Decision Analysis Paralysis is the process of feeling “stuck” between options and not knowing which way to go.
This process can cause you doubt yourself, live in fear , or spend too much time thinking through every possible scenario.
Now it is my job to figure out how we get from Decision Analysis Paralysis to Decision Conqueror ( okay mine isn’t as flowy, if you have another name idea let me know!).
I was reading the book called The Gifts of Imperfection by Brene Brown, and some of you know just how much I value Brene’s work and love her for her true authenticity.
I came across this section in guidepost 5 of the book:
“When we start polling people, it’s often because we don’t trust our own knowing. It feels too shaky and too uncertain. We want assurances and folks with whom we can share the blame if things don’t pan out. I know all about this. I’m a professional pollster—it’s hard for me to go it alone sometimes.”
-Brene Brown, The gifts of imperfection
I immediately questioned my intentions.
Do I poll people because I don’t trust my own decision making abilities?
Moment of awareness: Maybe I don’t trust myself to make the “right” decision.
Now that I have become aware of my what I must start to explore the why. Where did this lack of trust came from and when did it start?
When faced with a decision and are experiencing some paralysis, pause :
- Question yourself. Am I making this decision because I don’t trust myself or because I doubt my abilities ?
- Walk through your options out loud. Sometimes it helps to hear it outside of your head.
- Create feedback boundaries. Create specific questions and areas of feedback you would like for your board of trustees (friends/support) to focus on.
If you are looking to further explore:
- Do you trust yourself in your own decision making?
- What is your reason for polling others. Is it to make the “right” choice?
- Do you start to doubt your original desire or decisions once you hear the opinions of others?
- Any recent decisions come to your mind where you experienced decision analysis paralysis
- Where did this lack of trust begin ? Were you always a pollster?
Small practice tip: Next decision you have to make, ask no one else. Go with your what you think is best. Start with something small until you build up your trust to make the next decision. Once you have gotten comfortable to trust yourself, start to slowly bring back in your board of trustees (friends).

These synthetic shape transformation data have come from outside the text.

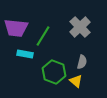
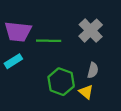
green line: (43, 36) -> (49, 41), turned 60
cyan rectangle: (25, 54) -> (13, 61), moved, turned -42

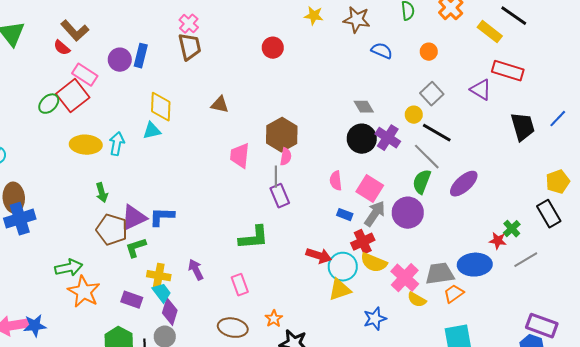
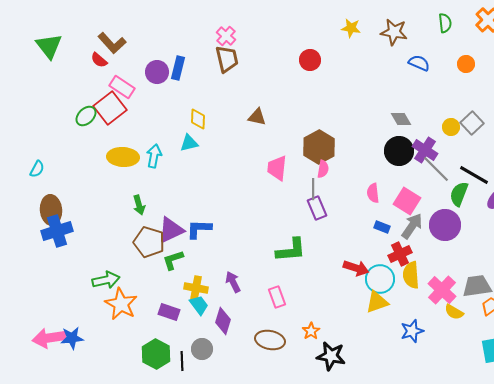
gray square: (432, 94) -> (472, 123), moved
yellow diamond: (161, 107) -> (198, 119), size x0.7
black line: (437, 133) -> (474, 175), moved
gray line: (427, 157) -> (436, 169), moved
yellow semicircle: (374, 263) -> (411, 275), turned 64
purple diamond: (170, 312) -> (223, 321), moved

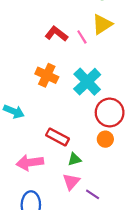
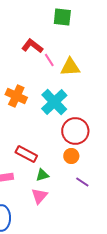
yellow triangle: (102, 24) -> (70, 67), moved, turned 30
red L-shape: (56, 34) -> (32, 46), moved
purple line: (93, 194) -> (82, 182), moved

Moral of the story is, stick to your guts. You ultimately know what’s best for you, and *whispers: there is no “right” answer. 🙂
What are some upcoming decisions you need to make?
Mindfully,
LynellMelra
One Response
Decision analysis paralysis – I didn’t know there was a name for how I feel day to day. this is definitely me, Lynell.
Making decisions I have left to hubby, not because I want to, but because I want someone to blame if things don’t go right.
It is now affecting my personal choices, I would be hungry, walk into a supermarket and walk right back without buying anything, just because there’s no one by my side to say get this or that.
I might have to rethink things.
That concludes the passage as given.